Mas depois da morte, explicou o Papa, ele «não deixou herança nem vida, porque
vivia fechado em si mesmo».
Uma
aridez de vida ressaltada, recordou o Pontífice, por um pormenor: quando fala
deste o homem o Evangelho «não diz como se chamava, só diz que era rico».

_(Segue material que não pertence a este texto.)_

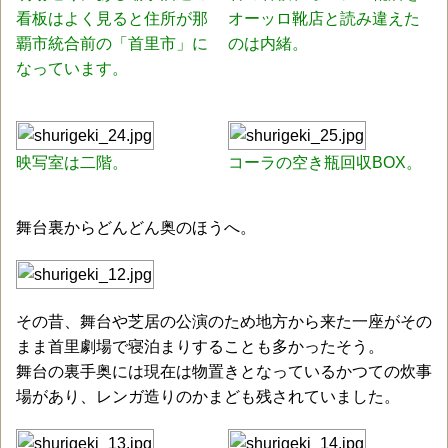
看板はよく見ると住所が那
オーッロ靴店と読み違えた
覇市統合前の「首里市」に
のは内緒。
なっています。
映写室は二階。
コーラの空き瓶回収BOX。
舞台裏からどんどん奥のほうへ。
その昔、舞台や芝居の公演のため地方から来た一座がその
まま首里劇場で寝泊まりすることも多かったそう。
舞台の裏手奥には現在は物置きとなっているかつての炊事
場があり、レンガ造りのかまども残されていました。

Detalhe significativo, pois «quando o teu nome só é um adjetivo, é porque
perdeste: perdeste substância e força». Assim, diz-se: «este é rico, esse é
poderoso, aquele pode fazer tudo, este é um sacerdote de carreira, um bispo de
carreira...». Muitas vezes, explicou, somos levados a «mencionar as pessoas com
adjetivos, não com nomes, porque não têm substância». Era esta a realidade do
rico da narração de hoje.
Neste
ponto Francisco interrogou-se: «Deus que é Pai não teve misericórdia deste
homem? Não bateu à porta do seu coração para o sensibilizar?». E a resposta foi
imediata: «Sim, estava à porta, na
pessoa de Lázaro». E Lázaro tinha um nome. «Aquele Lázaro — acrescentou o Papa
— com as suas necessidades, misérias e doenças, era precisamente o Senhor que
batia à porta, para que aquele homem abrisse o coração, e a misericórdia
pudesse entrar». E no entanto, o rico «não via», «estava fechado» e «para ele
fora da porta não havia nada».
O
trecho evangélico, comentou, é útil para todos nós, a meio do caminho
quaresmal, para despertar em nós algumas perguntas: «Percorro a vereda da vida
ou da mentira? Quanto egoísmo ainda tenho no coração? Onde está a minha
alegria: no fazer ou no dizer?», e ainda: a minha alegria está «no sair de mim
mesmo para ir ao encontro do próximo para ajudar», ou «no manter tudo arrumado,
fechado em mim mesmo?».
Enquanto
pensamos nisto, concluiu, «peçamos ao Senhor» a graça «de ver sempre os Lázaros
que estão à nossa porta, os Lázaros que batem à porta do nosso coração», e a
graça de «sair de nós mesmos com generosidade e atitude de misericórdia, para
que a misericórdia de Deus possa entrar no nosso coração».